# Bracelets and Segmented Pieces Practice



## slatron25 (Dec 18, 2007)

The first one is a simple cherry with a burned detail in the middle. The rest are osage orange and walnut. Finished with Mylands friction polish.


----------



## H. A. S. (Sep 23, 2010)

Very nice work!


----------



## WeekendTurner (May 27, 2011)

Very nice bracelets. 
Have you tried cutting your glue-ups at an obscure angle? I've done it with pen blanks and gotten some dramatic effects. If you plan the cuts you can end up avoiding much waste. Try an even-number of paired alternating woods. After a diagonal cut, reverse and re-glue the still-straight edges and you have another square for turning with only slight loss on the skewed edges. The key is to glue up a set where the sequence ends right before a new repeat, as in abababab so when you reverse the halves you keep the pattern. If you did ababa that would mess it up.

I'm curious how that would look on a bracelet form.

-- Norm


----------



## Kenbo (Sep 16, 2008)

Nice job on the bracelets. They all look great. Awesome work.


----------



## don716 (Mar 1, 2008)

Very nice work on the bracelets. The segmented ones look fantastic.


----------



## don716 (Mar 1, 2008)

Norm, those are some nice pens with the angle cutting.


----------



## slicksqueegie (Feb 9, 2011)

My wife loves these Bracelets, I gotta try em! They look great.


----------



## duncsuss (Aug 21, 2009)

Very nice ... love the one with alternate segments around the circle.

I'm having trouble figuring out how to make one -- do you start with the blank glued to a waste block on a face plate? How do you get both sides to be rounded on the transition from the outside to the inside?

Thanks!


----------



## slatron25 (Dec 18, 2007)

Thanks everyone.



duncsuss said:


> I'm having trouble figuring out how to make one -- do you start with the blank glued to a waste block on a face plate? How do you get both sides to be rounded on the transition from the outside to the inside?


You could use a glue block but I just use double sided tape on a piece of wood in the chuck. I use the lathe to face off and flatten each ring and then glue them up.

After the final glue up I can work most of the inside and half of the outside in the same manner. Then I flip the piece around and just use the chuck in expansion mode to finish the other side.

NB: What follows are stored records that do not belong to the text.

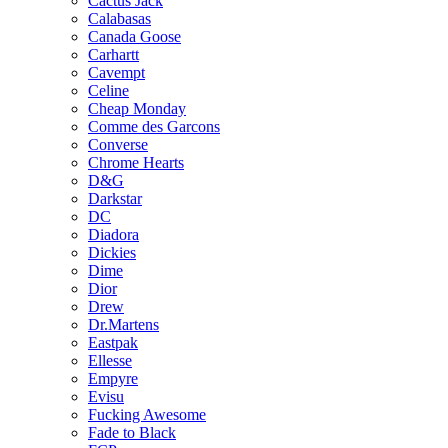
Cactus Jack
Calabasas
Canada Goose
Carhartt
Cavempt
Celine
Cheap Monday
Comme des Garcons
Converse
Chrome Hearts
D&G
Darkstar
DC
Diadora
Dickies
Dime
Dior
Drew
Dr.Martens
Eastpak
Ellesse
Empyre
Evisu
Fucking Awesome
Fade to Black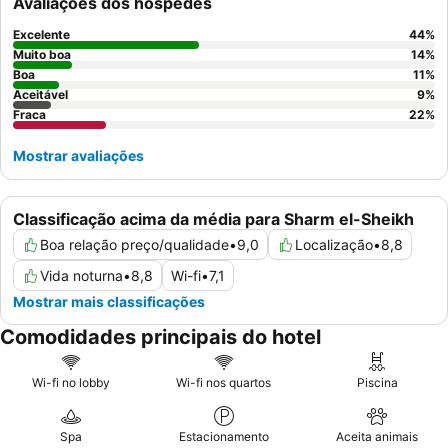
Avaliações dos hóspedes
tranquila, considere solicitar um quarto virado para o jardim.
Excelente
44
%
Muito boa
14
%
Boa
11
%
Aceitável
9
%
Fraca
22
%
Mostrar avaliações
Classificação acima da média para Sharm el-Sheikh
Boa relação preço/qualidade
•
9,0
Localização
•
8,8
Vida noturna
•
8,8
Wi-fi
•
7,1
Mostrar mais classificações
Comodidades principais do hotel
Wi-fi no lobby
Wi-fi nos quartos
Piscina
Spa
Estacionamento
Aceita animais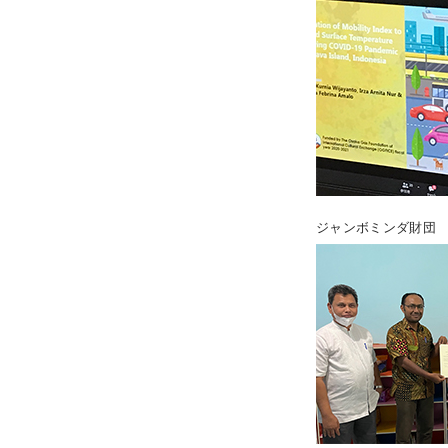
ジャンボミンダ財団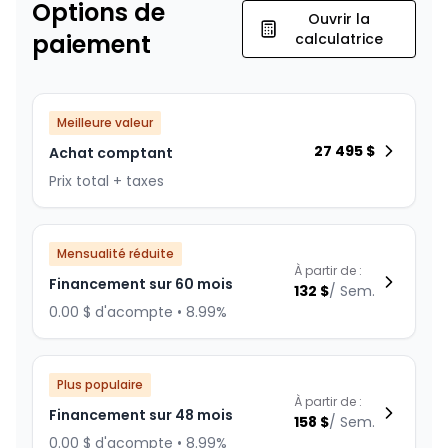
Options de
Ouvrir la
paiement
calculatrice
Meilleure valeur
27 495
$
Achat comptant
Prix total + taxes
Mensualité réduite
À partir de :
Financement sur 60 mois
132
$
/
Sem.
0.00 $ d'acompte • 8.99%
Plus populaire
À partir de :
Financement sur 48 mois
158
$
/
Sem.
0.00 $ d'acompte • 8.99%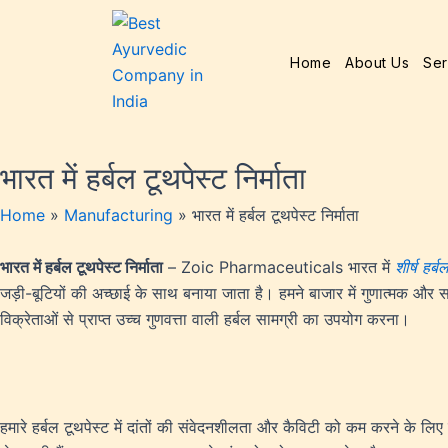
Home
About Us
Ser
भारत में हर्बल टूथपेस्ट निर्माता
Home
»
Manufacturing
»
भारत में हर्बल टूथपेस्ट निर्माता
भारत में हर्बल टूथपेस्ट निर्माता
– Zoic Pharmaceuticals भारत में
शीर्ष हर्ब
जड़ी-बूटियों की अच्छाई के साथ बनाया जाता है। हमने बाजार में गुणात्मक और सर्व
विक्रेताओं से प्राप्त उच्च गुणवत्ता वाली हर्बल सामग्री का उपयोग करना।
हमारे हर्बल टूथपेस्ट में दांतों की संवेदनशीलता और कैविटी को कम करने के लिए द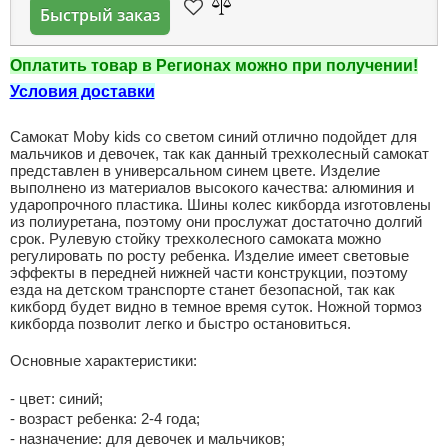
Быстрый заказ
Оплатить товар в Регионах можно при получении!
Условия доставки
Самокат Moby kids со светом синий отлично подойдет для
мальчиков и девочек, так как данный трехколесный самокат
представлен в универсальном синем цвете. Изделие
выполнено из материалов высокого качества: алюминия и
ударопрочного пластика. Шины колес кикборда изготовлены
из полиуретана, поэтому они прослужат достаточно долгий
срок. Рулевую стойку трехколесного самоката можно
регулировать по росту ребенка. Изделие имеет световые
эффекты в передней нижней части конструкции, поэтому
езда на детском транспорте станет безопасной, так как
кикборд будет видно в темное время суток. Ножной тормоз
кикборда позволит легко и быстро остановиться.
Основные характеристики:
- цвет: синий;
- возраст ребенка: 2-4 года;
- назначение: для девочек и мальчиков;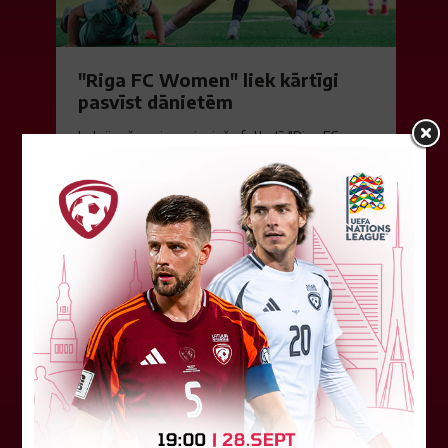
"Riga FC Women" liek kārtīgi
pasvīst dānietēm
Latvijas čempions sieviešu futbolā "Riga FC
Women" trešdien aizvadīja UEFA Čempionu līgas
kvalifikācijas otrās kārtas pusfināla spēli Dānijā
pret "HB Køge". Cīņā pret...
05. augusts 2026.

I have some heavy rubber strips from some shower pan liner I use around the chuck to protect the inside of the bracelet from the chuck.


----------



## duncsuss (Aug 21, 2009)

slatron25 said:


> Then I flip the piece around and just use the chuck in expansion mode to finish the other side


a-hah!!!! that's a neat trick - thanks :thumbsup:


----------



## Robocop52 (Jul 25, 2011)

Cool braclets i thought about trying b/lets now you've convinced me.:yes:
The pens are great too. :thumbsup:
10mins on the pc and i'm inspired again:thumbup1:
Great forum
Thanks guys

Gus
ps need something inspiring to quote at the bottom of page!


----------